[jbig2-dev] Comments on the compose code

Raph Levien raph@casper.ghostscript.com
Tue, 2 Jul 2002 18:45:38 -0700


Hi Ralph,

   Cool to see the image compositing code almost working. Some notes:

1. The code assumes big-endian. x86 chips are little-endian. If the
order of bits in the byte mismatches the order of bytes in the word,
it's actually relatively difficult to do the word-oriented shift and
mask operation.

2. Given that most glyphs in symbol dictionaries are small, word
alignment of rowstride can increase the memory consumption
considerably.

Given these two facts, I'd be inclined to recommend byte, rather than
word, granularity. It should be relatively easy to adapt the code.
The impact on performance will likely be minimal.

It might be worth considering preserving the word-oriented case
for those big-endian processors, which are well known for being
glacially slow compared with their little-endian cousins.

3. Your clip logic for x<0 or y<0 isn't quite right. Taking the
simpler y case first, in general you need to add -y * src->stride
to the source pointer. The x case is more complex because it means
that the source is not always aligned on a word (or byte) boundary.

4. I'd be very tempted to strength-reduce the multiplies out of
the body of the row loop. Most optimizing compilers will get this,
but if not, it's a fairly substantial lose.
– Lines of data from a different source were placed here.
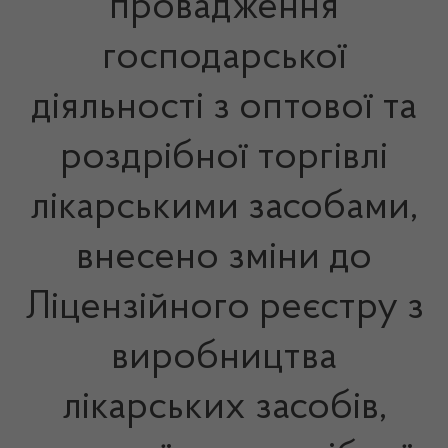
провадження
господарської
діяльності з оптової та
роздрібної торгівлі
лікарськими засобами,
внесено зміни до
Ліцензійного реєстру з
виробництва
лікарських засобів,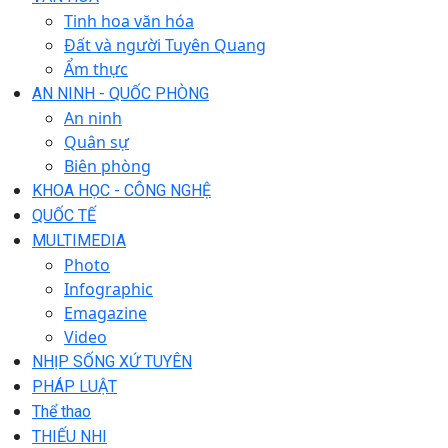
Tinh hoa văn hóa
Đất và người Tuyên Quang
Ẩm thực
AN NINH - QUỐC PHÒNG
An ninh
Quân sự
Biên phòng
KHOA HỌC - CÔNG NGHỆ
QUỐC TẾ
MULTIMEDIA
Photo
Infographic
Emagazine
Video
NHỊP SỐNG XỨ TUYÊN
PHÁP LUẬT
Thể thao
THIẾU NHI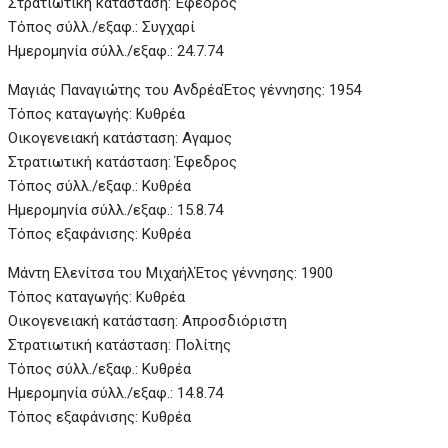
Στρατιωτική κατάσταση: Έφεδρος
Τόπος σύλλ./εξαφ.: Συγχαρί
Ημερομηνία σύλλ./εξαφ.: 24.7.74
Μαγιάς Παναγιώτης του Ανδρέα
Έτος γέννησης: 1954
Τόπος καταγωγής: Κυθρέα
Οικογενειακή κατάσταση: Αγαμος
Στρατιωτική κατάσταση: Έφεδρος
Τόπος σύλλ./εξαφ.: Κυθρέα
Ημερομηνία σύλλ./εξαφ.: 15.8.74
Τόπος εξαφάνισης: Κυθρέα
Μάντη Ελενίτσα του ΜιχαήλΈτος γέννησης: 1900
Τόπος καταγωγής: Κυθρέα
Οικογενειακή κατάσταση: Απροσδιόριστη
Στρατιωτική κατάσταση: Πολίτης
Τόπος σύλλ./εξαφ.: Κυθρέα
Ημερομηνία σύλλ./εξαφ.: 14.8.74
Τόπος εξαφάνισης: Κυθρέα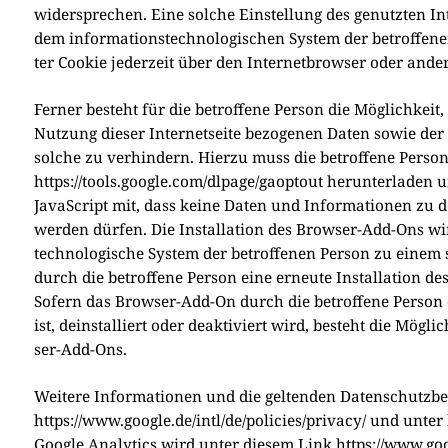
wider­spre­chen. Eine sol­che Ein­stel­lung des genutz­ten I
dem infor­ma­ti­ons­tech­no­lo­gi­schen System der betrof­fe­
ter Coo­kie jeder­zeit über den Inter­net­brow­ser oder ande
Fer­ner besteht für die betrof­fe­ne Per­son die Mög­lich­kei
Nut­zung die­ser Inter­net­sei­te bezo­ge­nen Daten sowie de
sol­che zu ver­hin­dern. Hier­zu muss die betrof­fe­ne Per
https://tools.google.com/dlpage/gaoptout her­un­ter­la­den un
Java­Script mit, dass kei­ne Daten und Infor­ma­tio­nen zu de
wer­den dür­fen. Die Instal­la­ti­on des Brow­ser-Add-Ons w
tech­no­lo­gi­sche System der betrof­fe­nen Per­son zu einem s
durch die betrof­fe­ne Per­son eine erneu­te Instal­la­ti­on d
Sofern das Brow­ser-Add-On durch die betrof­fe­ne Per­son 
ist, deinstal­liert oder deak­ti­viert wird, besteht die Mög­li
ser-Add-Ons.
Wei­te­re Infor­ma­tio­nen und die gel­ten­den Daten­schutz­
https://www.google.de/intl/de/policies/privacy/ und unter
Goog­le Ana­ly­tics wird unter die­sem Link https://www.goo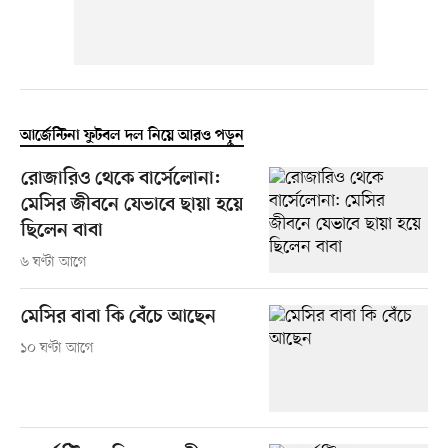
আর্জেন্টিনা ফুটবল দল নিয়ে আরও পড়ুন
রোজারিও থেকে বার্সেলোনা:
মেসির জীবনে যেভাবে ছায়া হয়ে
ছিলেন বাবা
৬ ঘণ্টা আগে
মেসির বাবা কি বেঁচে আছেন
১০ ঘণ্টা আগে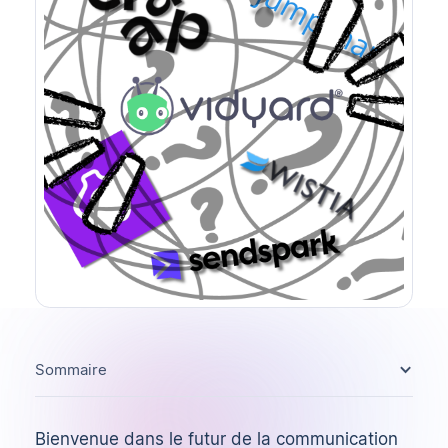
Sommaire
Bienvenue dans le futur de la communication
5. The special case implements "replace" rather than the op. Thus, it
should probably be removed. It sure is a tempting optimization, though
:).

6. An optimization which probably doesn't hurt code clarity: the loops
to compute the mask are unnecessary. mask = (1 << leftbits) - 1; will
suffice.

7. Another optimization (which intrudes on Knuth's law):
special-casing the shift=0 case. With bytes, this will happen roughly
1/8 of the time, except for the complete strip case. One reason to
prefer it might be that you avoid shifting by the word size, which
is dubious on some chips, and is in fact undefined in the C99 spec.

Take care,

Raph